Web Log

Self-Driving Train

2026-05-28

Trains amirite?

Anyways, the world is abuzz discussing approaches for teaching, guiding, even scolding these models to produce higher quality output.

Rules files, prompt engineering, dumping more files and data into their context. Setting up evals.

It's fun / people feel productive, companies have content to build around it. And no surprise if you tear this all down to the studs, and simplify the naming we are back to SDLC best practices. Funnily now everyone is kind of becoming an expert in that dreaded TDD ? Write the spec first, design tests for the feature/code you are going to have the model write.
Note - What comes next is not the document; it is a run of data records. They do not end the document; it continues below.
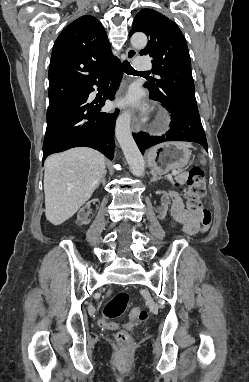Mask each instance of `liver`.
<instances>
[{
	"label": "liver",
	"mask_w": 249,
	"mask_h": 382,
	"mask_svg": "<svg viewBox=\"0 0 249 382\" xmlns=\"http://www.w3.org/2000/svg\"><path fill=\"white\" fill-rule=\"evenodd\" d=\"M106 172L105 157L87 148H72L45 161V216L53 225L71 218L90 199Z\"/></svg>",
	"instance_id": "6515ba94"
}]
</instances>
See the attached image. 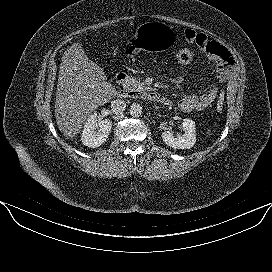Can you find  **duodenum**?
Returning a JSON list of instances; mask_svg holds the SVG:
<instances>
[{
	"mask_svg": "<svg viewBox=\"0 0 272 272\" xmlns=\"http://www.w3.org/2000/svg\"><path fill=\"white\" fill-rule=\"evenodd\" d=\"M127 79V74L124 72H119L116 75V83L121 86ZM118 94H124L125 92H123V90L121 89V87L118 88L117 90ZM142 97L145 99H148L150 101L159 103V104H163V105H169L170 104V99L159 92L156 91H144L142 94Z\"/></svg>",
	"mask_w": 272,
	"mask_h": 272,
	"instance_id": "410a0bca",
	"label": "duodenum"
}]
</instances>
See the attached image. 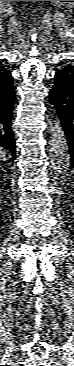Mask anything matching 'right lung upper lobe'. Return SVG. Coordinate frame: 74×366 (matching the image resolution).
<instances>
[{
  "mask_svg": "<svg viewBox=\"0 0 74 366\" xmlns=\"http://www.w3.org/2000/svg\"><path fill=\"white\" fill-rule=\"evenodd\" d=\"M9 73H10V71L7 70L5 68V66L1 65V62H0V80L7 78Z\"/></svg>",
  "mask_w": 74,
  "mask_h": 366,
  "instance_id": "right-lung-upper-lobe-1",
  "label": "right lung upper lobe"
}]
</instances>
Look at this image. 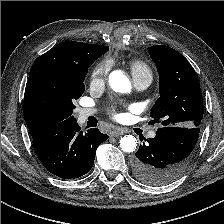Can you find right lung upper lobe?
<instances>
[{"mask_svg":"<svg viewBox=\"0 0 224 224\" xmlns=\"http://www.w3.org/2000/svg\"><path fill=\"white\" fill-rule=\"evenodd\" d=\"M108 46L67 41L60 43L41 55L32 65L30 73L44 68L69 70L92 64L107 52ZM34 136L41 130H29Z\"/></svg>","mask_w":224,"mask_h":224,"instance_id":"obj_1","label":"right lung upper lobe"}]
</instances>
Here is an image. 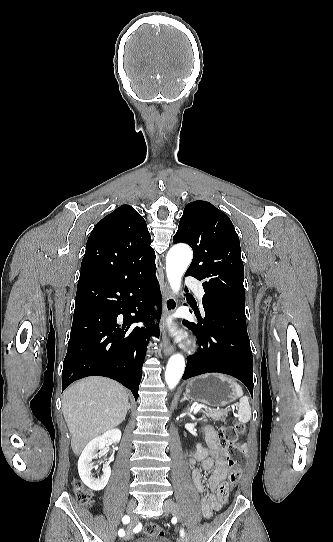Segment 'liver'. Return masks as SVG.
<instances>
[{
  "mask_svg": "<svg viewBox=\"0 0 333 542\" xmlns=\"http://www.w3.org/2000/svg\"><path fill=\"white\" fill-rule=\"evenodd\" d=\"M128 394L108 378L90 376L63 394L62 412L72 436L71 448L79 456L86 444L125 420Z\"/></svg>",
  "mask_w": 333,
  "mask_h": 542,
  "instance_id": "obj_1",
  "label": "liver"
}]
</instances>
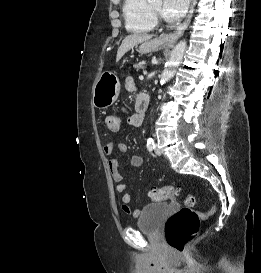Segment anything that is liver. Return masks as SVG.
<instances>
[{"label":"liver","instance_id":"1","mask_svg":"<svg viewBox=\"0 0 261 273\" xmlns=\"http://www.w3.org/2000/svg\"><path fill=\"white\" fill-rule=\"evenodd\" d=\"M152 37L153 35L146 33H134L132 35H128L127 37H125L120 47L118 48L116 56L117 61H119L123 57V55L131 48L137 46L142 42L150 40Z\"/></svg>","mask_w":261,"mask_h":273}]
</instances>
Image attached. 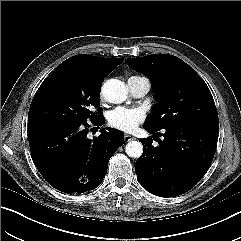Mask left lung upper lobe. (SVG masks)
Listing matches in <instances>:
<instances>
[{
	"label": "left lung upper lobe",
	"instance_id": "obj_1",
	"mask_svg": "<svg viewBox=\"0 0 241 241\" xmlns=\"http://www.w3.org/2000/svg\"><path fill=\"white\" fill-rule=\"evenodd\" d=\"M126 63L151 79L158 102L144 127L161 130L187 124L219 128L217 109L208 86L183 60L168 54H152L128 58Z\"/></svg>",
	"mask_w": 241,
	"mask_h": 241
}]
</instances>
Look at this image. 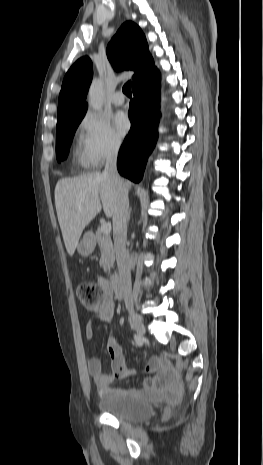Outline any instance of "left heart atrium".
<instances>
[{"mask_svg": "<svg viewBox=\"0 0 263 465\" xmlns=\"http://www.w3.org/2000/svg\"><path fill=\"white\" fill-rule=\"evenodd\" d=\"M114 125L120 135H125L130 129V121L128 117L122 112H118L115 115Z\"/></svg>", "mask_w": 263, "mask_h": 465, "instance_id": "1", "label": "left heart atrium"}]
</instances>
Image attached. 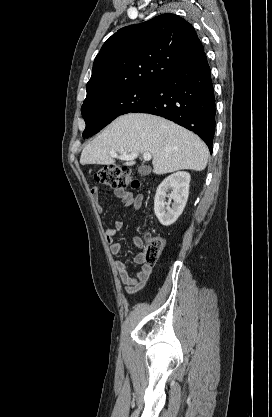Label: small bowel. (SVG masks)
Returning <instances> with one entry per match:
<instances>
[{"instance_id":"1","label":"small bowel","mask_w":272,"mask_h":417,"mask_svg":"<svg viewBox=\"0 0 272 417\" xmlns=\"http://www.w3.org/2000/svg\"><path fill=\"white\" fill-rule=\"evenodd\" d=\"M101 192L102 190L98 186L91 189V196L96 202H98ZM113 192L114 195L127 207H132L137 210L140 209L143 204L142 194L134 195L124 188H116ZM97 210L99 213H102V206L98 205ZM122 226L123 223L121 221H116L111 227H108L105 230V238L109 244L110 252L114 255H118L122 251L121 243L115 241V237L122 229ZM132 244L136 248H142L143 240L140 237L135 236L132 238ZM134 262L142 265L140 270L135 275H131L129 273V269L124 262H115V268L119 280L123 284V290L130 295L139 292L145 287L152 271V267L150 265L144 264L143 254L138 253L134 258Z\"/></svg>"}]
</instances>
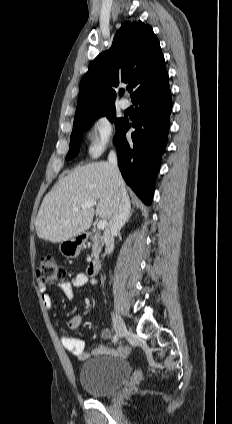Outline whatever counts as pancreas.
<instances>
[{
  "label": "pancreas",
  "mask_w": 232,
  "mask_h": 424,
  "mask_svg": "<svg viewBox=\"0 0 232 424\" xmlns=\"http://www.w3.org/2000/svg\"><path fill=\"white\" fill-rule=\"evenodd\" d=\"M92 241H93V245H92V256H95L98 252V250L101 248L102 245V237L98 234V233H94V235L92 236Z\"/></svg>",
  "instance_id": "cf45deb5"
}]
</instances>
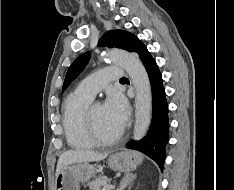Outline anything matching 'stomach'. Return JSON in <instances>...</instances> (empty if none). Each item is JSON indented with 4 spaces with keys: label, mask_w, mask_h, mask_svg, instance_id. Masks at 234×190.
Segmentation results:
<instances>
[{
    "label": "stomach",
    "mask_w": 234,
    "mask_h": 190,
    "mask_svg": "<svg viewBox=\"0 0 234 190\" xmlns=\"http://www.w3.org/2000/svg\"><path fill=\"white\" fill-rule=\"evenodd\" d=\"M142 162L139 153L118 151L110 155L108 165L114 171L129 172ZM97 173L95 165L89 163L69 164L56 176L55 190H79L81 182H87Z\"/></svg>",
    "instance_id": "stomach-1"
}]
</instances>
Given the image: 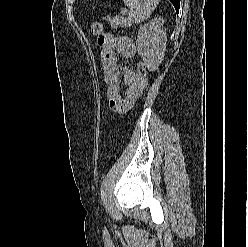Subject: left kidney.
Masks as SVG:
<instances>
[{"label": "left kidney", "instance_id": "obj_1", "mask_svg": "<svg viewBox=\"0 0 248 247\" xmlns=\"http://www.w3.org/2000/svg\"><path fill=\"white\" fill-rule=\"evenodd\" d=\"M163 25V18L156 17L138 31L137 51L151 71H155L164 59L167 36Z\"/></svg>", "mask_w": 248, "mask_h": 247}]
</instances>
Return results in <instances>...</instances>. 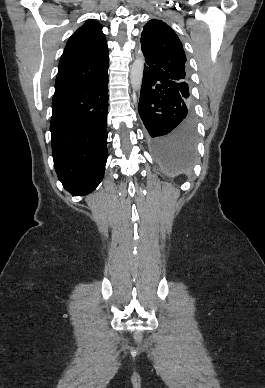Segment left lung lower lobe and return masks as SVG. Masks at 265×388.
<instances>
[{"mask_svg":"<svg viewBox=\"0 0 265 388\" xmlns=\"http://www.w3.org/2000/svg\"><path fill=\"white\" fill-rule=\"evenodd\" d=\"M183 97L179 83L144 69L138 112L156 160L167 171L189 169L194 161V113Z\"/></svg>","mask_w":265,"mask_h":388,"instance_id":"0a47b994","label":"left lung lower lobe"}]
</instances>
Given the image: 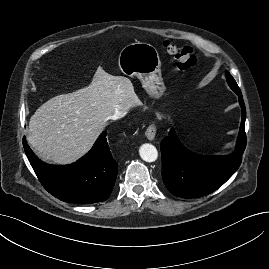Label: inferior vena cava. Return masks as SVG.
I'll return each mask as SVG.
<instances>
[{"instance_id":"obj_1","label":"inferior vena cava","mask_w":269,"mask_h":269,"mask_svg":"<svg viewBox=\"0 0 269 269\" xmlns=\"http://www.w3.org/2000/svg\"><path fill=\"white\" fill-rule=\"evenodd\" d=\"M125 114H126V113H124V112H119V111H117L116 113H114V114L110 117V119H112V120H117V119H120V118L124 117Z\"/></svg>"}]
</instances>
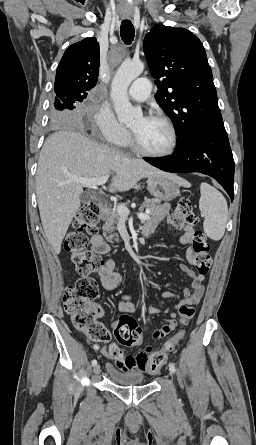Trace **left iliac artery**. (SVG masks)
Here are the masks:
<instances>
[{
    "label": "left iliac artery",
    "mask_w": 256,
    "mask_h": 445,
    "mask_svg": "<svg viewBox=\"0 0 256 445\" xmlns=\"http://www.w3.org/2000/svg\"><path fill=\"white\" fill-rule=\"evenodd\" d=\"M169 369H170L172 372H175V371H176L175 365H174L173 363H170V364H169Z\"/></svg>",
    "instance_id": "left-iliac-artery-1"
}]
</instances>
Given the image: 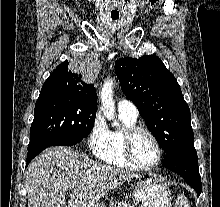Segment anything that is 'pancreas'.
<instances>
[{
  "instance_id": "pancreas-1",
  "label": "pancreas",
  "mask_w": 220,
  "mask_h": 207,
  "mask_svg": "<svg viewBox=\"0 0 220 207\" xmlns=\"http://www.w3.org/2000/svg\"><path fill=\"white\" fill-rule=\"evenodd\" d=\"M109 207H134V206H131V205L127 204L126 202H119L117 200L111 199Z\"/></svg>"
}]
</instances>
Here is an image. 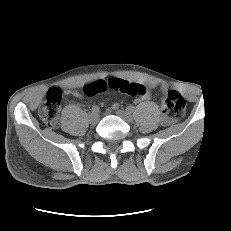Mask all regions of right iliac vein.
<instances>
[{"label": "right iliac vein", "instance_id": "63e3f726", "mask_svg": "<svg viewBox=\"0 0 231 231\" xmlns=\"http://www.w3.org/2000/svg\"><path fill=\"white\" fill-rule=\"evenodd\" d=\"M89 121L91 124H96L99 121V116L97 114L91 113L89 115Z\"/></svg>", "mask_w": 231, "mask_h": 231}]
</instances>
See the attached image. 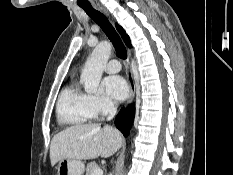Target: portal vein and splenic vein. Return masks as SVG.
Segmentation results:
<instances>
[{"label": "portal vein and splenic vein", "mask_w": 233, "mask_h": 175, "mask_svg": "<svg viewBox=\"0 0 233 175\" xmlns=\"http://www.w3.org/2000/svg\"><path fill=\"white\" fill-rule=\"evenodd\" d=\"M92 175H103V170L100 168H97L94 170Z\"/></svg>", "instance_id": "1"}]
</instances>
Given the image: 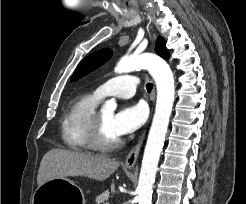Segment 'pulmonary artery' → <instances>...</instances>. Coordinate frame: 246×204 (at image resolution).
I'll list each match as a JSON object with an SVG mask.
<instances>
[{"mask_svg":"<svg viewBox=\"0 0 246 204\" xmlns=\"http://www.w3.org/2000/svg\"><path fill=\"white\" fill-rule=\"evenodd\" d=\"M139 79L136 75L125 74L113 77L101 84L94 95L98 98L115 96L118 98H131L137 89Z\"/></svg>","mask_w":246,"mask_h":204,"instance_id":"obj_1","label":"pulmonary artery"}]
</instances>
Keep your documentation "colocated" with the code, and keep it up to date.

This time/work spent hoping to make it impossible for the models to mess up, reminds me of a few things, one being falling into the pit of success:

And talking with colleagues about a metaphorical self driving car for how agents/models are working these days. Tell it where to drive then sit back. We then moved onto the self driving train. What I want is to get from A to B fast, safely and predictably. Maybe you don't want that and you want more of a road trip with many rest stops if you have lots of time and no deadlines. And go ahead, by all means it's fun designing your own highways and all that.

But if we want to move faster with predictable outcomes then we really just impose the same constraints & best practices we have been applying to engineering forever. Leaning into typed languages, typed api contracts, linting, automated e2e testing we can get closer to this self driving train. And the models will better "one shot" your desired outcomes.

Developers love to get side tracked building themselves a car when the tracks are already there ready to rip.